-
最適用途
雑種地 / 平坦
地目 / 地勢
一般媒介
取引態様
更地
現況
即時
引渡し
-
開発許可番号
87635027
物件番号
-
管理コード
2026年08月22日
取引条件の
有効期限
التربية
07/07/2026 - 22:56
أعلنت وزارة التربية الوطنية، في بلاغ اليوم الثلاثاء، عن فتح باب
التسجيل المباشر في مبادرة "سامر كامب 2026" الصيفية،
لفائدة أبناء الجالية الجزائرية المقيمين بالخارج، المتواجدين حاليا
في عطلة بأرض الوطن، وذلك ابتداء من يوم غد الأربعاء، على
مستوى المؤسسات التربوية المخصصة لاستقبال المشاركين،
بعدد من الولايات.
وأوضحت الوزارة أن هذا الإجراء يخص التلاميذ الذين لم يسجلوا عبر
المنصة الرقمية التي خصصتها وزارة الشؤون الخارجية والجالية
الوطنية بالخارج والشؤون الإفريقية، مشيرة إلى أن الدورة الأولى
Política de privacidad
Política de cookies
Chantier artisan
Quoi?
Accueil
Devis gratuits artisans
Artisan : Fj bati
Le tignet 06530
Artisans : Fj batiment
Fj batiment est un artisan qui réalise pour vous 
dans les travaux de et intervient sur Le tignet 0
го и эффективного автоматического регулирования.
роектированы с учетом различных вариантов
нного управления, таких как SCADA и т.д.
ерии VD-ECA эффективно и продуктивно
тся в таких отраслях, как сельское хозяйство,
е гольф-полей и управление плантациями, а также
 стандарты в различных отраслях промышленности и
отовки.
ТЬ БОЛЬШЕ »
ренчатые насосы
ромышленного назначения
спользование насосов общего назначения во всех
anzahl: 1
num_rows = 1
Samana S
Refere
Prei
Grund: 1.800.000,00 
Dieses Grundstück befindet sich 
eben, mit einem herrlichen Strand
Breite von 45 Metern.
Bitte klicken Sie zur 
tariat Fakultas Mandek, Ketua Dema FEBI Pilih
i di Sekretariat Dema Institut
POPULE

--

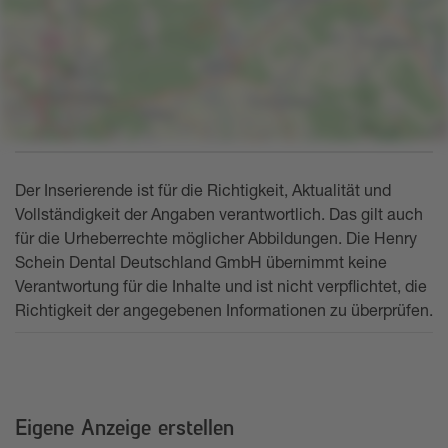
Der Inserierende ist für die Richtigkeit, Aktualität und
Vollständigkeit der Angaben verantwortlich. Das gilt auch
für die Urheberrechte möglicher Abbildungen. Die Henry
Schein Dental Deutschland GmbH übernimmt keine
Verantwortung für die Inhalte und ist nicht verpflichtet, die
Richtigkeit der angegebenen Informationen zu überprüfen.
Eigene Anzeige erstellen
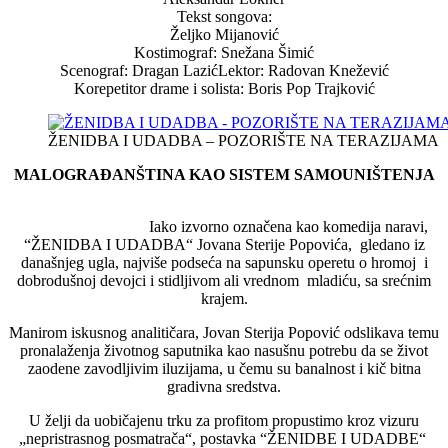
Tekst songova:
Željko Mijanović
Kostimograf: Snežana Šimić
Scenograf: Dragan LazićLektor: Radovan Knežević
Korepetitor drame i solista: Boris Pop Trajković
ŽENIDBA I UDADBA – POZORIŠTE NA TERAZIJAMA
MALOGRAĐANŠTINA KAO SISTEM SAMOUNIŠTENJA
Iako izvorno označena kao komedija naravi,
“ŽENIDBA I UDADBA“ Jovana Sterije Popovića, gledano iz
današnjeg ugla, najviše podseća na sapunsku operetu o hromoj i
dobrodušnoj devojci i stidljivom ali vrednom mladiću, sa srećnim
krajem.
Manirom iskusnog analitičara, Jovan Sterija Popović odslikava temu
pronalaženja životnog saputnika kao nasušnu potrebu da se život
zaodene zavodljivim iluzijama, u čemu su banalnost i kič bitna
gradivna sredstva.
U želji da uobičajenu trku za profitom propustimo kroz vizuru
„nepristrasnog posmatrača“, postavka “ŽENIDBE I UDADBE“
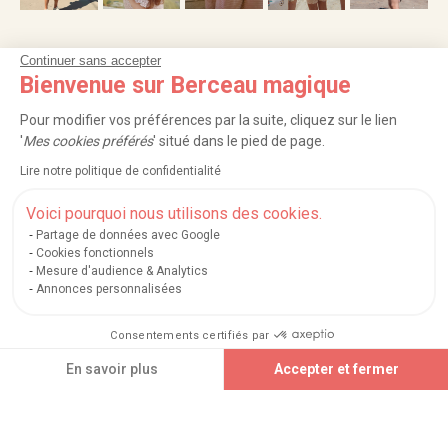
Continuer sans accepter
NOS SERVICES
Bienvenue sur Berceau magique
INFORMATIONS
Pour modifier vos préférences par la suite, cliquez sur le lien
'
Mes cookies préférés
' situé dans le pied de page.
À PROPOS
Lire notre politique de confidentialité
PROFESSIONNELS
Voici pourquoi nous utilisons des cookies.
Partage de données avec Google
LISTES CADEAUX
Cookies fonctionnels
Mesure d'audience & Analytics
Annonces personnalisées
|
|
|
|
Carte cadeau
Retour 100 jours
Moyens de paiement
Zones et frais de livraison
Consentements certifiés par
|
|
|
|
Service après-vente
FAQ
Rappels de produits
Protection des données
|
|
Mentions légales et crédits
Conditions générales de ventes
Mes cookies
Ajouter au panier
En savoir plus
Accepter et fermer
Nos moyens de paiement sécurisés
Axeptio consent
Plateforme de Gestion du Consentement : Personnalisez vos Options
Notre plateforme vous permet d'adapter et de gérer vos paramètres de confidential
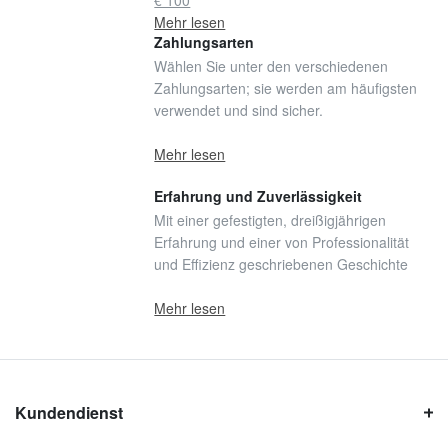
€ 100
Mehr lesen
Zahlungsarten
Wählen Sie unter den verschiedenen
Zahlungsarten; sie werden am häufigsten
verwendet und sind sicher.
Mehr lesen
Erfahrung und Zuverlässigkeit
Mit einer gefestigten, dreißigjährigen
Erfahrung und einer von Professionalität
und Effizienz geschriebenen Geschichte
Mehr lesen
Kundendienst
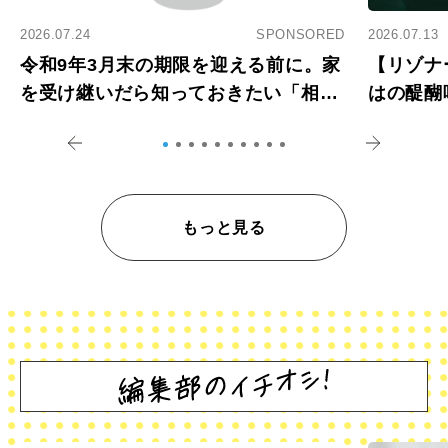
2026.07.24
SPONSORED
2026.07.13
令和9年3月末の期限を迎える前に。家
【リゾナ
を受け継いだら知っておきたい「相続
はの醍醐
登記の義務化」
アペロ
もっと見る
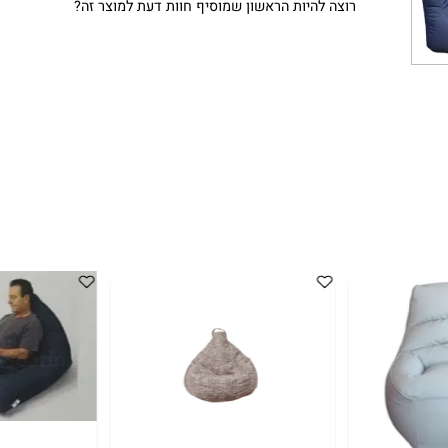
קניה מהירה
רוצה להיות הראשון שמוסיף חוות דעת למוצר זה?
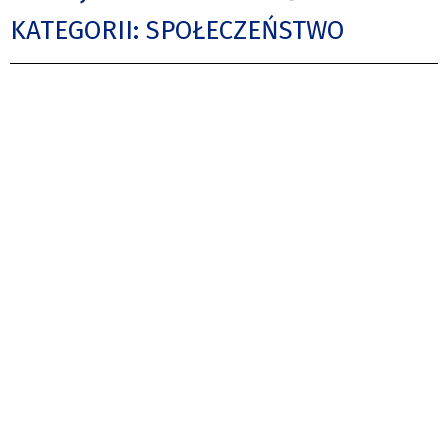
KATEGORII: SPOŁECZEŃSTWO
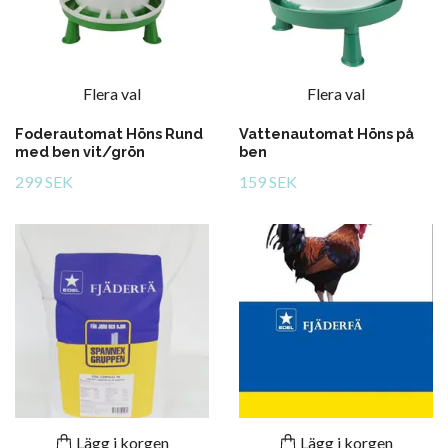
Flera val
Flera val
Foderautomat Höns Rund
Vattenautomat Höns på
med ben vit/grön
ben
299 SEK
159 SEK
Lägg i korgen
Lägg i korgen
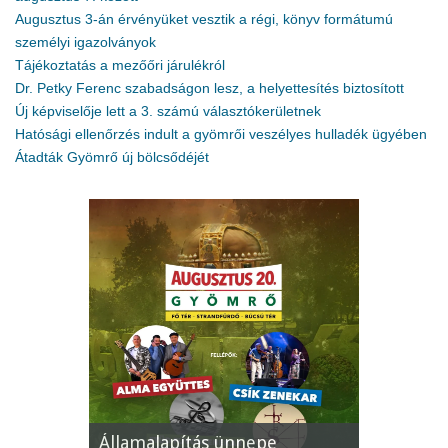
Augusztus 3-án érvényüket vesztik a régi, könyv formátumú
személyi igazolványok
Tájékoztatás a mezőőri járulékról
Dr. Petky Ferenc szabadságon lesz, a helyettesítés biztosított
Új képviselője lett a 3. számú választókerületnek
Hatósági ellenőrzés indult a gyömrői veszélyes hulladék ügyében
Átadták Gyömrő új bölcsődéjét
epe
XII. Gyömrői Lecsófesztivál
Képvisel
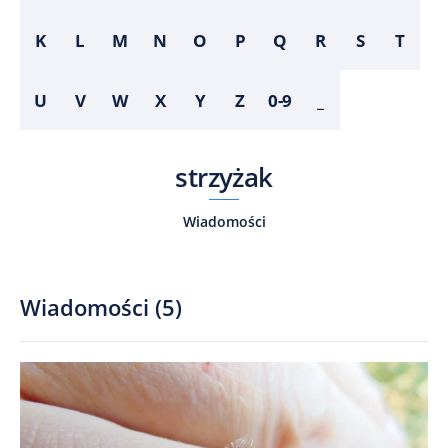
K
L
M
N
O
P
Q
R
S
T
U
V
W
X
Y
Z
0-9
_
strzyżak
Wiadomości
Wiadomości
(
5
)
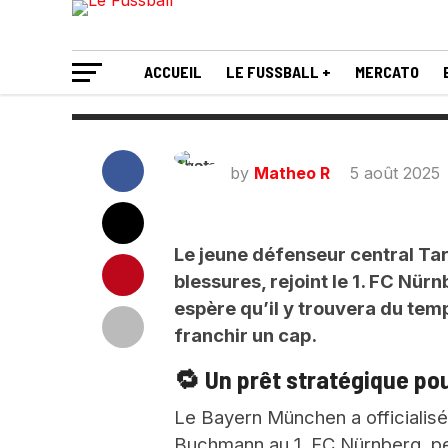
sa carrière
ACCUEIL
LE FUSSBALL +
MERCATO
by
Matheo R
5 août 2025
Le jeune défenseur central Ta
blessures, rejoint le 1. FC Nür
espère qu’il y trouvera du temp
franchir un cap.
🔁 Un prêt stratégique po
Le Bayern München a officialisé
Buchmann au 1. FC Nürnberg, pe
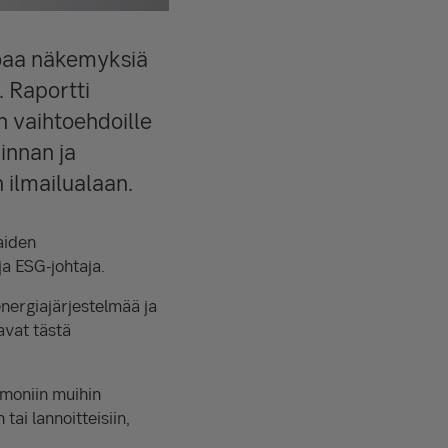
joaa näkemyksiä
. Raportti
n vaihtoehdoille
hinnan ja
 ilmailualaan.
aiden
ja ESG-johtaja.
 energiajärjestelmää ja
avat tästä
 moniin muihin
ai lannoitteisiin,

---

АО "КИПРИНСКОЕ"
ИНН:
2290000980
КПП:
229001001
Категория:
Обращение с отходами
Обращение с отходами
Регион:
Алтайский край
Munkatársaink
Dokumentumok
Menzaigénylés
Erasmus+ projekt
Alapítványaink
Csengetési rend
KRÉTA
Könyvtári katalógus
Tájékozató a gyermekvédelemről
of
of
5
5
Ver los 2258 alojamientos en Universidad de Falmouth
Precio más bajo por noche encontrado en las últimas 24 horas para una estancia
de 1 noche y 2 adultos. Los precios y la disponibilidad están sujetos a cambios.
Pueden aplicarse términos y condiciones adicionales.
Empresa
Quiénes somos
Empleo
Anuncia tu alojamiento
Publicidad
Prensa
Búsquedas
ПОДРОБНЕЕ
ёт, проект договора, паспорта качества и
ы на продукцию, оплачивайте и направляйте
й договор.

**WHAT YOU HAVE TO DO**
Copy out, in full, each line above that has the word "таких" in it.

**OUTPUT BELOW**
нного управления, таких как SCADA и т.д.
тся в таких отраслях, как сельское хозяйство,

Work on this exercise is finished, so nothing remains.